Rabbi Chaim Kanievsky, a religious leader who is believed to have mystical powers, offered a different explanation. “It is evident that many unnatural things are happening,” he said. “People have come to me and said that it’s ‘Gog and Magog’ (Armageddon). We cannot know. But it’s probable that any unrest that God creates shows that the Messiah is coming.”
Ultimately though, this story is not just about a couple of rabbis. It’s about how different people understand what it means to live a life of faith and in an ongoing relationship to a power greater than them.

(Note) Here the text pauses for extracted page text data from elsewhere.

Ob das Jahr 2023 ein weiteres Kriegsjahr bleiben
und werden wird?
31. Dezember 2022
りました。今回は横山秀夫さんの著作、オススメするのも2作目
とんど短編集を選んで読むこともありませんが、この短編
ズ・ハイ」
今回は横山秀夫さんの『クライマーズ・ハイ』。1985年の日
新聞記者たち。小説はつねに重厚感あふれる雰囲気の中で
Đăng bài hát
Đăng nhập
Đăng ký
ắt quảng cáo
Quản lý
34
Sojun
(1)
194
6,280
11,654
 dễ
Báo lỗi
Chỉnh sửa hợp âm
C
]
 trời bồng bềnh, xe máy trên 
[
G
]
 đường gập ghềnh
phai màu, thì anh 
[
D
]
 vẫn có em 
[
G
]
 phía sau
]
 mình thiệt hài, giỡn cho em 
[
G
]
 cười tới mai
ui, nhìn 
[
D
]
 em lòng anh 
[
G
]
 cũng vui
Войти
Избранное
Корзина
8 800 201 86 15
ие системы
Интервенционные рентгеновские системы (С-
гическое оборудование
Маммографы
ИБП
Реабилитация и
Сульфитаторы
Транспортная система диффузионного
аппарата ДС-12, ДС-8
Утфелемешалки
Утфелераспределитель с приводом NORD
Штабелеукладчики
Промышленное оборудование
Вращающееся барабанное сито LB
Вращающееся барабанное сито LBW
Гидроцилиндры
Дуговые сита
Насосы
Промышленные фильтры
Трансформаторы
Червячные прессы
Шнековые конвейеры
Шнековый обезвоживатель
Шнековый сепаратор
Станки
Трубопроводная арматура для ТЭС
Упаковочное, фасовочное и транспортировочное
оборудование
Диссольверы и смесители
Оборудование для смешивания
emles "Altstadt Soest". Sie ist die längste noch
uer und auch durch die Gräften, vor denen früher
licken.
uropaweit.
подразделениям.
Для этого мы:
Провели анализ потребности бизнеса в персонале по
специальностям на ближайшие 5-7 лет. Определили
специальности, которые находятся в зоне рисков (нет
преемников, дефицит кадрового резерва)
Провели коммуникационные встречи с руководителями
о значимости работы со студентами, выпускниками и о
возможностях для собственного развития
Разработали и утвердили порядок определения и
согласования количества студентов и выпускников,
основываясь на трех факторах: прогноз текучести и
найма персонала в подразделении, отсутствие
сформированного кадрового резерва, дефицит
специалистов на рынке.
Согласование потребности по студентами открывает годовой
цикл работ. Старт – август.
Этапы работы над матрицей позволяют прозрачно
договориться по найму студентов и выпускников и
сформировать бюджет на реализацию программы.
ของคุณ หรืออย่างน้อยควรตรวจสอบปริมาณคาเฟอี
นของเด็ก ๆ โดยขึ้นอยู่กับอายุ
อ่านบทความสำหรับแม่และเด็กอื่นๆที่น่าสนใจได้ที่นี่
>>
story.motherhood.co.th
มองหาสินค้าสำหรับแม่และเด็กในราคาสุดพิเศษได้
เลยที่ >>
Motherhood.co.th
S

The issue here is not whether these rabbis are correct. After all who could know? We can certainly note however that their view that all global events are driven by what Jews do to other Jews is pretty narrow, and that what they are preaching is a dangerous version of an approach found in every religious tradition on the planet – seeing God and world events as always confirming that which they already believe.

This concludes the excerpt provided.